▶ [What needs to be done] Your reply should be made up of every line in the records below that holds the string "tree".

▶ [Source data]
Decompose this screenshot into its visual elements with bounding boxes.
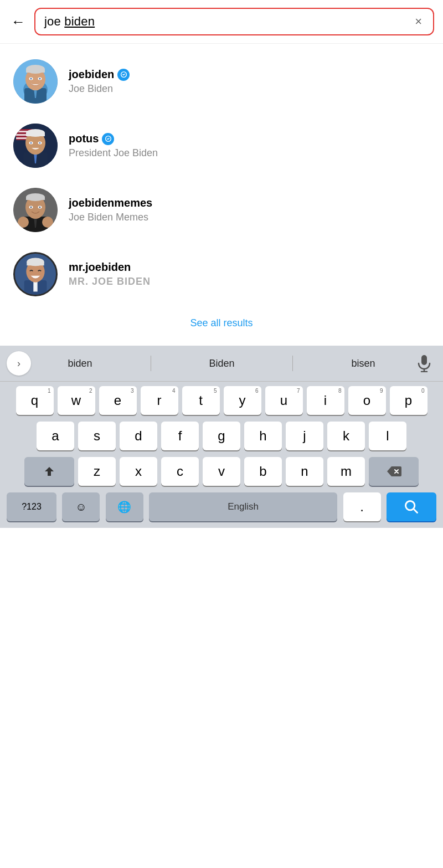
username-potus: potus	[69, 132, 99, 145]
result-item-potus[interactable]: potus President Joe Biden	[0, 114, 443, 178]
avatar-joebidenmemes	[13, 188, 58, 232]
key-t[interactable]: 5t	[182, 386, 220, 415]
key-n[interactable]: n	[286, 457, 323, 486]
autocomplete-divider-2	[292, 356, 293, 371]
result-info-joebiden: joebiden Joe Biden	[69, 68, 130, 95]
key-v[interactable]: v	[203, 457, 240, 486]
display-name-joebiden: Joe Biden	[69, 83, 130, 95]
search-box[interactable]: joe biden ×	[34, 8, 434, 35]
svg-rect-23	[26, 133, 45, 136]
svg-point-11	[39, 78, 41, 80]
key-f[interactable]: f	[161, 422, 199, 450]
autocomplete-word-biden[interactable]: biden	[63, 356, 96, 372]
svg-rect-50	[421, 355, 427, 365]
key-u[interactable]: 7u	[265, 386, 303, 415]
svg-rect-49	[27, 262, 44, 265]
username-row-joebidenmemes: joebidenmemes	[69, 197, 152, 209]
avatar-mrjoebiden	[13, 252, 58, 296]
result-info-joebidenmemes: joebidenmemes Joe Biden Memes	[69, 197, 152, 223]
autocomplete-words: biden Biden bisen	[31, 356, 412, 372]
emoji-key[interactable]: ☺	[62, 492, 100, 521]
svg-point-40	[39, 207, 41, 208]
key-a[interactable]: a	[37, 422, 74, 450]
autocomplete-word-bisen[interactable]: bisen	[347, 356, 379, 372]
autocomplete-chevron[interactable]: ›	[7, 351, 31, 376]
svg-point-27	[39, 142, 41, 144]
results-list: joebiden Joe Biden	[0, 44, 443, 346]
username-joebiden: joebiden	[69, 68, 114, 81]
key-x[interactable]: x	[120, 457, 157, 486]
display-name-mrjoebiden: MR. JOE BIDEN	[69, 276, 151, 287]
period-key[interactable]: .	[343, 492, 381, 521]
search-text-plain: joe	[44, 14, 64, 28]
autocomplete-divider-1	[151, 356, 151, 371]
key-b[interactable]: b	[244, 457, 282, 486]
see-all-results-button[interactable]: See all results	[0, 306, 443, 340]
username-row-mrjoebiden: mr.joebiden	[69, 261, 151, 274]
keyboard-rows: 1q 2w 3e 4r 5t 6y 7u 8i 9o 0p a s d f g …	[0, 382, 443, 528]
svg-rect-34	[26, 197, 45, 200]
key-p[interactable]: 0p	[390, 386, 427, 415]
space-key[interactable]: English	[149, 492, 337, 521]
result-info-mrjoebiden: mr.joebiden MR. JOE BIDEN	[69, 261, 151, 287]
display-name-joebidenmemes: Joe Biden Memes	[69, 212, 152, 223]
key-o[interactable]: 9o	[348, 386, 386, 415]
globe-key[interactable]: 🌐	[106, 492, 143, 521]
numbers-key[interactable]: ?123	[7, 492, 56, 521]
key-q[interactable]: 1q	[16, 386, 54, 415]
verified-badge-potus	[102, 133, 114, 145]
key-row-1: 1q 2w 3e 4r 5t 6y 7u 8i 9o 0p	[3, 386, 440, 415]
key-g[interactable]: g	[203, 422, 240, 450]
key-row-bottom: ?123 ☺ 🌐 English .	[3, 492, 440, 526]
svg-point-36	[42, 217, 53, 228]
verified-badge-joebiden	[117, 69, 130, 81]
delete-key[interactable]	[369, 457, 419, 486]
search-header: ← joe biden ×	[0, 0, 443, 44]
key-row-2: a s d f g h j k l	[3, 422, 440, 450]
key-y[interactable]: 6y	[224, 386, 261, 415]
back-button[interactable]: ←	[9, 11, 28, 33]
autocomplete-bar: › biden Biden bisen	[0, 346, 443, 382]
svg-point-10	[30, 78, 32, 80]
key-l[interactable]: l	[369, 422, 406, 450]
search-text-underlined: biden	[64, 14, 95, 28]
key-row-3: z x c v b n m	[3, 457, 440, 486]
key-d[interactable]: d	[120, 422, 157, 450]
key-z[interactable]: z	[78, 457, 116, 486]
username-row-joebiden: joebiden	[69, 68, 130, 81]
result-info-potus: potus President Joe Biden	[69, 132, 158, 159]
result-item-joebidenmemes[interactable]: joebidenmemes Joe Biden Memes	[0, 178, 443, 242]
display-name-potus: President Joe Biden	[69, 147, 158, 159]
key-r[interactable]: 4r	[141, 386, 178, 415]
clear-button[interactable]: ×	[413, 14, 424, 29]
avatar-potus	[13, 124, 58, 168]
key-c[interactable]: c	[161, 457, 199, 486]
svg-point-26	[30, 142, 32, 144]
autocomplete-word-biden-cap[interactable]: Biden	[204, 356, 239, 372]
key-w[interactable]: 2w	[58, 386, 95, 415]
key-m[interactable]: m	[327, 457, 365, 486]
key-s[interactable]: s	[78, 422, 116, 450]
result-item-mrjoebiden[interactable]: mr.joebiden MR. JOE BIDEN	[0, 242, 443, 306]
svg-point-39	[30, 207, 32, 208]
result-item-joebiden[interactable]: joebiden Joe Biden	[0, 49, 443, 114]
svg-point-35	[18, 217, 29, 228]
mic-button[interactable]	[412, 351, 436, 376]
username-mrjoebiden: mr.joebiden	[69, 261, 131, 274]
shift-key[interactable]	[24, 457, 74, 486]
username-row-potus: potus	[69, 132, 158, 145]
search-input[interactable]: joe biden	[44, 14, 413, 29]
search-key[interactable]	[387, 492, 436, 521]
username-joebidenmemes: joebidenmemes	[69, 197, 152, 209]
key-i[interactable]: 8i	[307, 386, 344, 415]
key-j[interactable]: j	[286, 422, 323, 450]
key-h[interactable]: h	[244, 422, 282, 450]
svg-rect-7	[26, 69, 45, 73]
key-e[interactable]: 3e	[99, 386, 137, 415]
avatar-joebiden	[13, 59, 58, 104]
key-k[interactable]: k	[327, 422, 365, 450]
keyboard: › biden Biden bisen 1q 2w 3e 4r 5t 6y	[0, 346, 443, 528]
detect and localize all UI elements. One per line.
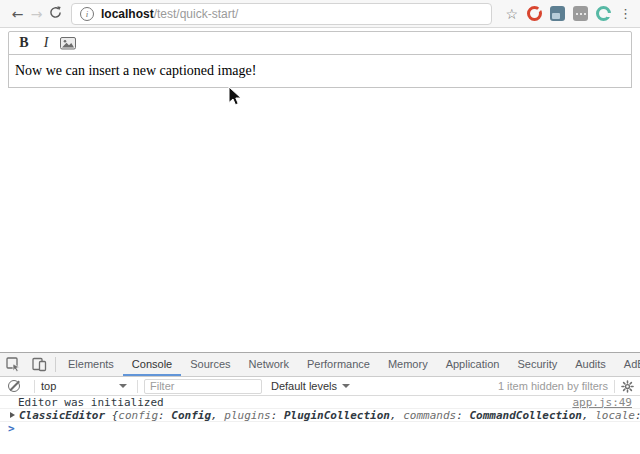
editor-toolbar: B I bbox=[8, 31, 632, 55]
console-object-row: ClassicEditor {config: Config, plugins: … bbox=[0, 409, 640, 422]
console-toolbar: top Default levels 1 item hidden by filt… bbox=[0, 377, 640, 396]
forward-icon[interactable]: → bbox=[27, 6, 46, 22]
source-link[interactable]: app.js:49 bbox=[572, 396, 632, 409]
tab-security[interactable]: Security bbox=[508, 353, 566, 376]
hidden-items-status: 1 item hidden by filters bbox=[498, 380, 608, 392]
execution-context-select[interactable]: top bbox=[41, 380, 127, 392]
tab-elements[interactable]: Elements bbox=[59, 353, 123, 376]
url-path: /test/quick-start/ bbox=[154, 7, 239, 21]
divider bbox=[55, 357, 56, 372]
console-prompt-row[interactable]: > bbox=[0, 422, 640, 435]
console-messages: Editor was initialized app.js:49 Classic… bbox=[0, 396, 640, 435]
devtools-tab-bar: Elements Console Sources Network Perform… bbox=[0, 353, 640, 377]
bold-button[interactable]: B bbox=[13, 33, 35, 53]
extension-green-ring-icon[interactable] bbox=[596, 6, 611, 21]
browser-menu-icon[interactable]: ⋮ bbox=[619, 6, 632, 21]
device-toolbar-button[interactable] bbox=[26, 353, 52, 376]
console-prompt-chevron: > bbox=[8, 422, 15, 435]
divider bbox=[34, 380, 35, 393]
inspect-cursor-icon bbox=[6, 357, 21, 372]
divider bbox=[137, 380, 138, 393]
mouse-cursor bbox=[228, 86, 242, 106]
tab-console[interactable]: Console bbox=[123, 353, 181, 376]
log-levels-label: Default levels bbox=[271, 380, 337, 392]
divider bbox=[614, 380, 615, 393]
extension-ellipsis-icon[interactable] bbox=[573, 6, 588, 21]
extension-window-icon[interactable] bbox=[550, 6, 565, 21]
browser-window: ← → i localhost /test/quick-start/ ☆ ⋮ B… bbox=[0, 0, 640, 454]
console-settings-gear-icon[interactable] bbox=[621, 380, 634, 393]
italic-button[interactable]: I bbox=[35, 33, 57, 53]
inspect-element-button[interactable] bbox=[0, 353, 26, 376]
reload-icon[interactable] bbox=[46, 6, 65, 22]
address-bar[interactable]: i localhost /test/quick-start/ bbox=[71, 3, 492, 25]
device-toolbar-icon bbox=[32, 357, 47, 372]
log-levels-select[interactable]: Default levels bbox=[271, 380, 350, 392]
tab-application[interactable]: Application bbox=[437, 353, 509, 376]
back-icon[interactable]: ← bbox=[8, 6, 27, 22]
log-message: Editor was initialized bbox=[18, 396, 164, 409]
editor-content-area[interactable]: Now we can insert a new captioned image! bbox=[8, 54, 632, 88]
image-icon bbox=[60, 37, 76, 50]
site-info-icon[interactable]: i bbox=[80, 7, 94, 21]
tab-network[interactable]: Network bbox=[240, 353, 298, 376]
browser-toolbar: ← → i localhost /test/quick-start/ ☆ ⋮ bbox=[0, 0, 640, 28]
chevron-down-icon bbox=[342, 384, 350, 388]
editor-paragraph: Now we can insert a new captioned image! bbox=[15, 63, 256, 79]
tab-audits[interactable]: Audits bbox=[566, 353, 615, 376]
extension-red-circle-icon[interactable] bbox=[527, 6, 542, 21]
bookmark-star-icon[interactable]: ☆ bbox=[505, 6, 518, 22]
clear-console-icon[interactable] bbox=[8, 380, 20, 392]
tab-performance[interactable]: Performance bbox=[298, 353, 379, 376]
tab-adblock[interactable]: AdBlock bbox=[615, 353, 640, 376]
console-filter-input[interactable] bbox=[144, 379, 262, 394]
console-log-row: Editor was initialized app.js:49 bbox=[0, 396, 640, 409]
expand-triangle-icon[interactable] bbox=[10, 412, 15, 418]
chevron-down-icon bbox=[119, 384, 127, 388]
insert-image-button[interactable] bbox=[57, 33, 79, 53]
object-class-name: ClassicEditor bbox=[19, 409, 105, 422]
devtools-panel: Elements Console Sources Network Perform… bbox=[0, 352, 640, 454]
tab-sources[interactable]: Sources bbox=[181, 353, 239, 376]
context-label: top bbox=[41, 380, 56, 392]
url-host: localhost bbox=[101, 7, 154, 21]
tab-memory[interactable]: Memory bbox=[379, 353, 437, 376]
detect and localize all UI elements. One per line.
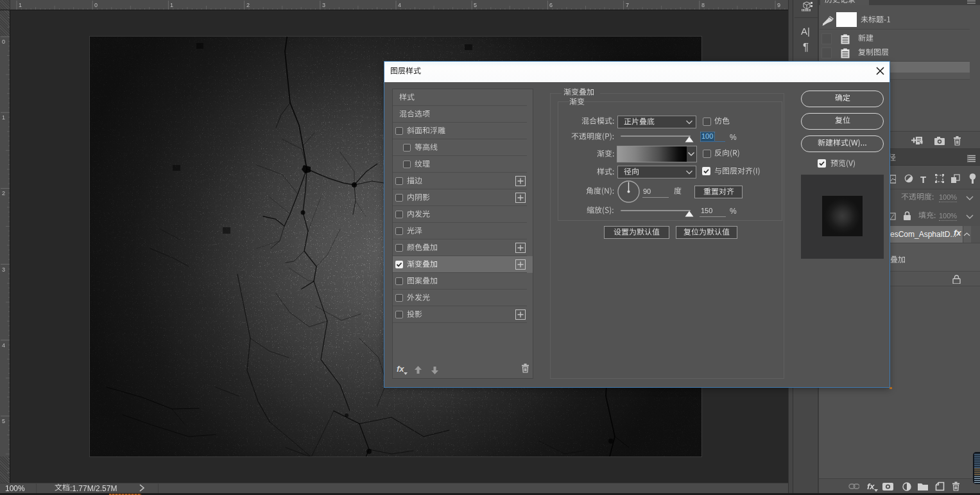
svg-text:0: 0 bbox=[2, 39, 5, 45]
svg-text:1: 1 bbox=[19, 2, 22, 8]
svg-text:0: 0 bbox=[94, 2, 98, 8]
svg-text:1: 1 bbox=[170, 2, 173, 8]
svg-text:9: 9 bbox=[777, 2, 780, 8]
svg-text:3: 3 bbox=[2, 266, 5, 273]
svg-text:6: 6 bbox=[549, 2, 553, 8]
svg-text:5: 5 bbox=[2, 418, 5, 424]
svg-text:8: 8 bbox=[701, 2, 705, 8]
svg-text:4: 4 bbox=[398, 2, 401, 8]
svg-text:3: 3 bbox=[322, 2, 325, 8]
svg-text:2: 2 bbox=[246, 2, 250, 8]
svg-text:5: 5 bbox=[474, 2, 477, 8]
svg-text:7: 7 bbox=[626, 2, 629, 8]
svg-text:2: 2 bbox=[2, 190, 5, 196]
svg-text:4: 4 bbox=[2, 342, 5, 349]
svg-text:1: 1 bbox=[2, 114, 5, 121]
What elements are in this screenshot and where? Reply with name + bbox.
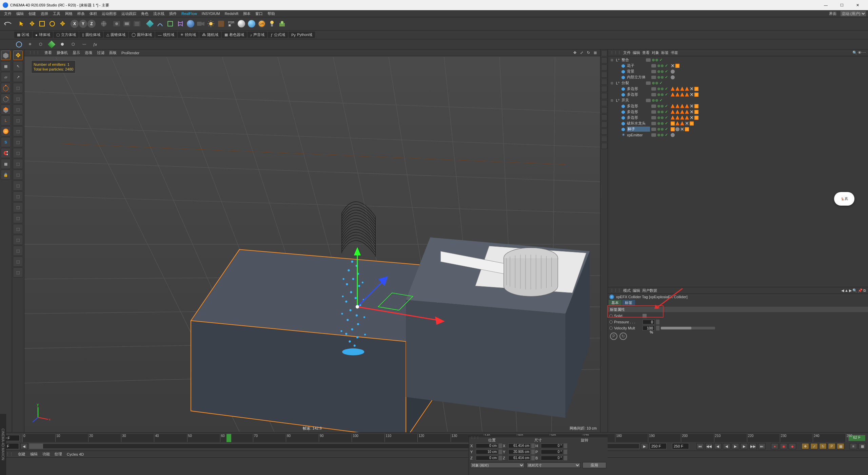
axis-y-toggle[interactable]: Y: [79, 20, 87, 28]
coord-apply-button[interactable]: 应用: [583, 462, 606, 468]
shelf-icon[interactable]: ✳: [25, 40, 35, 49]
tree-row[interactable]: 多边形✓: [609, 115, 867, 120]
snap-tool[interactable]: ⬚: [13, 126, 23, 136]
side-tool[interactable]: [601, 50, 607, 56]
goto-start-button[interactable]: ⏮: [696, 443, 704, 449]
snap-toggle[interactable]: 🧲: [1, 148, 11, 158]
polygon-mode[interactable]: [1, 104, 11, 115]
menu-item[interactable]: 创建: [26, 11, 38, 17]
size-input[interactable]: 61.414 cm: [508, 456, 531, 460]
viewport-3d[interactable]: Number of emitters: 1 Total live particl…: [24, 56, 600, 432]
edge-mode[interactable]: [1, 94, 11, 104]
tree-row[interactable]: 背景✓: [609, 69, 867, 74]
object-name[interactable]: 花子: [627, 63, 650, 68]
menu-item[interactable]: 样条: [75, 11, 87, 17]
menu-item[interactable]: 窗口: [253, 11, 265, 17]
tree-row[interactable]: ⊟L°整合✓: [609, 57, 867, 63]
pos-input[interactable]: 0 cm: [476, 443, 498, 448]
tag-warn-icon[interactable]: [675, 121, 679, 126]
tag-x-icon[interactable]: [680, 127, 684, 131]
tag-chk-icon[interactable]: [694, 116, 698, 120]
pos-input[interactable]: 0 cm: [476, 456, 498, 460]
autokey-button[interactable]: ◉: [780, 443, 787, 449]
om-menu[interactable]: 文件: [623, 50, 631, 55]
layer-swatch[interactable]: [651, 76, 656, 79]
psr-button[interactable]: PSR▣: [226, 19, 236, 28]
enable-check-icon[interactable]: ✓: [665, 121, 668, 126]
bottom-tab[interactable]: 编辑: [30, 452, 38, 457]
attr-menu[interactable]: 编辑: [633, 288, 640, 293]
vp-menu[interactable]: 摄像机: [55, 50, 70, 56]
visibility-dots[interactable]: [657, 105, 664, 108]
side-tool[interactable]: [601, 136, 607, 142]
side-tool[interactable]: [601, 57, 607, 63]
layer-swatch[interactable]: [651, 133, 656, 137]
enable-check-icon[interactable]: ✓: [665, 63, 668, 68]
tl-step[interactable]: ◀: [20, 443, 28, 449]
texture-mode[interactable]: ▦: [1, 61, 11, 71]
bottom-tab[interactable]: Cycles 4D: [67, 452, 84, 456]
attr-new-icon[interactable]: ⧉: [863, 288, 866, 293]
side-tool[interactable]: [601, 79, 607, 85]
tag-warn-icon[interactable]: [685, 93, 689, 97]
menu-item[interactable]: INSYDIUM: [200, 11, 222, 16]
field-item[interactable]: ● 球体域: [33, 32, 53, 38]
spline-pen-button[interactable]: [155, 19, 165, 28]
menu-item-realflow[interactable]: RealFlow: [179, 11, 199, 16]
play-button[interactable]: ▶: [732, 443, 739, 449]
attr-search-icon[interactable]: 🔍: [852, 288, 857, 293]
layer-swatch[interactable]: [651, 128, 656, 131]
velocity-slider[interactable]: [661, 327, 715, 329]
enable-check-icon[interactable]: ✓: [665, 104, 668, 108]
object-name[interactable]: 多边形: [627, 92, 650, 97]
rot-input[interactable]: 0 °: [541, 443, 563, 448]
menu-item[interactable]: 工具: [51, 11, 62, 17]
light-button[interactable]: [206, 19, 216, 28]
toolbar-icon[interactable]: [216, 19, 226, 28]
attr-circle-btn[interactable]: ↻: [619, 332, 627, 340]
deformer-button[interactable]: [176, 19, 185, 28]
prev-frame-button[interactable]: ◀: [714, 443, 722, 449]
spinner[interactable]: [564, 443, 567, 448]
snap-tool[interactable]: ⬚: [13, 256, 23, 267]
object-name[interactable]: 多边形: [627, 115, 650, 120]
enable-check-icon[interactable]: ✓: [659, 58, 663, 62]
undo-button[interactable]: [2, 19, 14, 28]
toolbar-sphere-3[interactable]: OR: [257, 19, 267, 28]
anim-ring-icon[interactable]: [609, 314, 613, 318]
side-tool[interactable]: [601, 64, 607, 71]
snap-tool[interactable]: ⬚: [13, 115, 23, 126]
om-filter-icon[interactable]: ⋯: [862, 51, 866, 55]
layer-swatch[interactable]: [651, 104, 656, 108]
attr-menu[interactable]: 用户数据: [642, 288, 657, 293]
tag-dot-icon[interactable]: [671, 75, 675, 79]
minimize-button[interactable]: —: [818, 0, 833, 10]
tag-warn-icon[interactable]: [671, 93, 675, 97]
snap-tool[interactable]: ⬚: [13, 246, 23, 256]
object-name[interactable]: 破坏水龙头: [627, 121, 650, 126]
shelf-icon[interactable]: [14, 40, 24, 49]
bottom-tab[interactable]: 功能: [42, 452, 50, 457]
snap-tool[interactable]: ⬚: [13, 159, 23, 169]
tree-row[interactable]: 多边形✓: [609, 86, 867, 92]
field-item[interactable]: ▦ 区域: [14, 32, 32, 38]
field-item[interactable]: ♪ 声音域: [248, 32, 268, 38]
field-item[interactable]: △ 圆锥体域: [104, 32, 128, 38]
lock-tool[interactable]: 🔒: [1, 170, 11, 180]
tag-warn-icon[interactable]: [680, 87, 684, 91]
menu-item[interactable]: 运动跟踪: [119, 11, 138, 17]
vp-menu[interactable]: 选项: [83, 50, 94, 56]
enable-check-icon[interactable]: ✓: [665, 92, 668, 97]
spinner[interactable]: [564, 450, 567, 454]
layer-swatch[interactable]: [651, 110, 656, 114]
object-name[interactable]: 多边形: [627, 86, 650, 91]
record-button[interactable]: ●: [771, 443, 778, 449]
attr-nav-back[interactable]: ◀: [841, 288, 844, 293]
object-tree[interactable]: ⊟L°整合✓花子✓背景✓内部立方体✓⊟L°分裂✓多边形✓多边形✓⊟L°开关✓多边…: [608, 56, 868, 287]
tag-x-icon[interactable]: [690, 110, 694, 114]
menu-item[interactable]: 帮助: [265, 11, 277, 17]
generator-button[interactable]: [165, 19, 175, 28]
axis-mode[interactable]: L: [1, 115, 11, 126]
tag-x-icon[interactable]: [671, 64, 675, 68]
shelf-icon[interactable]: ⬢: [58, 40, 67, 49]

▶ [Problem solution]
tree-row[interactable]: 多边形✓: [609, 115, 867, 120]
tree-row[interactable]: 背景✓: [609, 69, 867, 74]
tree-row[interactable]: ⊟L°整合✓: [609, 57, 867, 63]
tree-row[interactable]: 多边形✓: [609, 86, 867, 92]
object-tree[interactable]: ⊟L°整合✓花子✓背景✓内部立方体✓⊟L°分裂✓多边形✓多边形✓⊟L°开关✓多边…: [608, 56, 868, 287]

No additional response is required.